- [Exercise instructions]:
Each entry that follows is to be duplicated exactly, without its images.

[Data items]
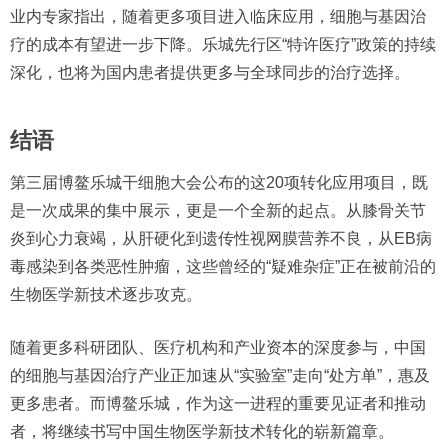
业内专家指出，随着更多项目进入临床应用，细胞与基因治
疗的成本有望进一步下降。乐城先行区“特许医疗”政策的持续
深化，也将为国内患者提供更多与全球同步的治疗选择。
结语
第三届博鳌乐城干细胞大会公布的这20项转化应用项目，既
是一次成果的集中展示，更是一个全新的起点。从膝骨关节
炎到心力衰竭，从肝硬化到遗传性视网膜营养不良，从EB病
毒感染到各类恶性肿瘤，这些曾经的“疑难杂症”正在被前沿的
生物医学新技术逐步攻克。
随着更多科研团队、医疗机构和产业资本的深度参与，中国
的细胞与基因治疗产业正加速从“实验室”走向“处方单”，惠及
更多患者。而博鳌乐城，作为这一进程的重要见证者和推动
者，将继续书写中国生物医学新技术转化的崭新篇章。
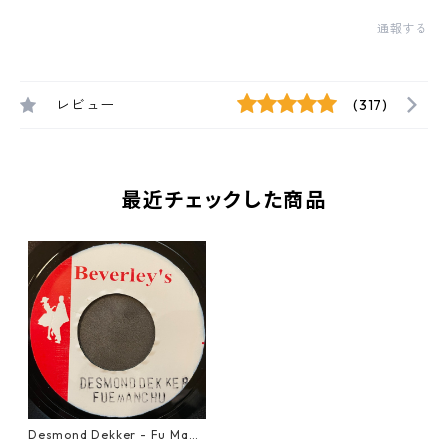
通報する
レビュー
(317)
最近チェックした商品
Desmond Dekker - Fu Man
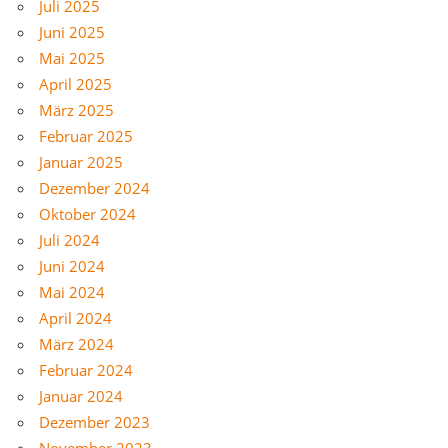
Juli 2025
Juni 2025
Mai 2025
April 2025
März 2025
Februar 2025
Januar 2025
Dezember 2024
Oktober 2024
Juli 2024
Juni 2024
Mai 2024
April 2024
März 2024
Februar 2024
Januar 2024
Dezember 2023
November 2023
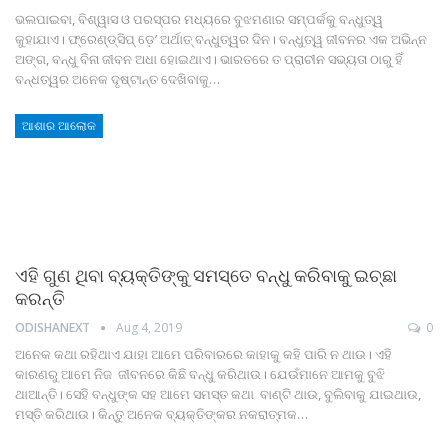
ଭଲପାଇବା, ବିଶ୍ୱାସ ଓ ପରସ୍ପର ମଧ୍ୟରେ ବୁଝମଣାର ସମ୍ପର୍କକୁ ବନ୍ଧୁତ୍ୱ
କୁହାଯାଏ। ଫ୍ରେଣ୍ଡ୍‍ସିପ୍‍ ଡ଼େ’ ଅର୍ଥାତ୍‍ ବନ୍ଧୁତ୍ୱର ଦିନ। ବନ୍ଧୁତ୍ୱ ଜୀବନର ଏକ ଅଭିନ୍ନ
ଅଙ୍ଗ, ବନ୍ଧୁ ବିନା ଜୀବନ ଅଧା ହୋଇଥାଏ। ଭାରତରେ ତ ପ୍ରାଚୀନ ସଭ୍ୟତା ଠାରୁ ହିଁ
ବନ୍ଧତ୍ୱର ଅନେକ ଦୃଷ୍ଟାନ୍ତ ଦେଖିବାକୁ…
ଆଶାର ଆଲୋକ
ଏହି ଗୁଣ ଥିବା ବ୍ୟକ୍ତିଙ୍କୁ ସମସ୍ତେ ବନ୍ଧୁ କରିବାକୁ ଇଚ୍ଛା
କରନ୍ତି
ODISHANEXT
Aug 4, 2019
0
ଅନେକ କଥା ରହିଥାଏ ଯାହା ଆମେ ପରିବାରରେ କାହାକୁ କହି ପାରି ନ ଥାଉ। ଏହି
କାରଣରୁ ଆମେ ନିଜ ଜୀବନରେ କିଛି ବନ୍ଧୁ କରିଥାଉ। ଯେଉଁମାନେ ଆମକୁ ବୁଝି
ଥାଆନ୍ତି। ସେହି ବନ୍ଧୁଙ୍କ ସହ ଆମେ ସମସ୍ତ କଥା ବାଣ୍ଟି ଥାଉ, ବୁଲିବାକୁ ଯାଇଥାଉ,
ମସ୍ତି କରିଥାଉ। କିନ୍ତୁ ଅନେକ ବ୍ୟକ୍ତିଙ୍କର ନକରାତ୍ମକ…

- [Result of the exercise]:
业内专家指出，随着更多项目进入临床应用，细胞与基因治
疗的成本有望进一步下降。乐城先行区“特许医疗”政策的持续
深化，也将为国内患者提供更多与全球同步的治疗选择。
结语
第三届博鳌乐城干细胞大会公布的这20项转化应用项目，既
是一次成果的集中展示，更是一个全新的起点。从膝骨关节
炎到心力衰竭，从肝硬化到遗传性视网膜营养不良，从EB病
毒感染到各类恶性肿瘤，这些曾经的“疑难杂症”正在被前沿的
生物医学新技术逐步攻克。
随着更多科研团队、医疗机构和产业资本的深度参与，中国
的细胞与基因治疗产业正加速从“实验室”走向“处方单”，惠及
更多患者。而博鳌乐城，作为这一进程的重要见证者和推动
者，将继续书写中国生物医学新技术转化的崭新篇章。
通報する
レビュー
(317)
最近チェックした商品
Desmond Dekker - Fu Man
Juli 2025
Juni 2025
Mai 2025
April 2025
März 2025
Februar 2025
Januar 2025
Dezember 2024
Oktober 2024
Juli 2024
Juni 2024
Mai 2024
April 2024
März 2024
Februar 2024
Januar 2024
Dezember 2023
November 2023
ଭଲପାଇବା, ବିଶ୍ୱାସ ଓ ପରସ୍ପର ମଧ୍ୟରେ ବୁଝମଣାର ସମ୍ପର୍କକୁ ବନ୍ଧୁତ୍ୱ
କୁହାଯାଏ। ଫ୍ରେଣ୍ଡ୍‍ସିପ୍‍ ଡ଼େ’ ଅର୍ଥାତ୍‍ ବନ୍ଧୁତ୍ୱର ଦିନ। ବନ୍ଧୁତ୍ୱ ଜୀବନର ଏକ ଅଭିନ୍ନ
ଅଙ୍ଗ, ବନ୍ଧୁ ବିନା ଜୀବନ ଅଧା ହୋଇଥାଏ। ଭାରତରେ ତ ପ୍ରାଚୀନ ସଭ୍ୟତା ଠାରୁ ହିଁ
ବନ୍ଧତ୍ୱର ଅନେକ ଦୃଷ୍ଟାନ୍ତ ଦେଖିବାକୁ…
ଆଶାର ଆଲୋକ
ଏହି ଗୁଣ ଥିବା ବ୍ୟକ୍ତିଙ୍କୁ ସମସ୍ତେ ବନ୍ଧୁ କରିବାକୁ ଇଚ୍ଛା
କରନ୍ତି
ODISHANEXT
Aug 4, 2019
0
ଅନେକ କଥା ରହିଥାଏ ଯାହା ଆମେ ପରିବାରରେ କାହାକୁ କହି ପାରି ନ ଥାଉ। ଏହି
କାରଣରୁ ଆମେ ନିଜ ଜୀବନରେ କିଛି ବନ୍ଧୁ କରିଥାଉ। ଯେଉଁମାନେ ଆମକୁ ବୁଝି
ଥାଆନ୍ତି। ସେହି ବନ୍ଧୁଙ୍କ ସହ ଆମେ ସମସ୍ତ କଥା ବାଣ୍ଟି ଥାଉ, ବୁଲିବାକୁ ଯାଇଥାଉ,
ମସ୍ତି କରିଥାଉ। କିନ୍ତୁ ଅନେକ ବ୍ୟକ୍ତିଙ୍କର ନକରାତ୍ମକ…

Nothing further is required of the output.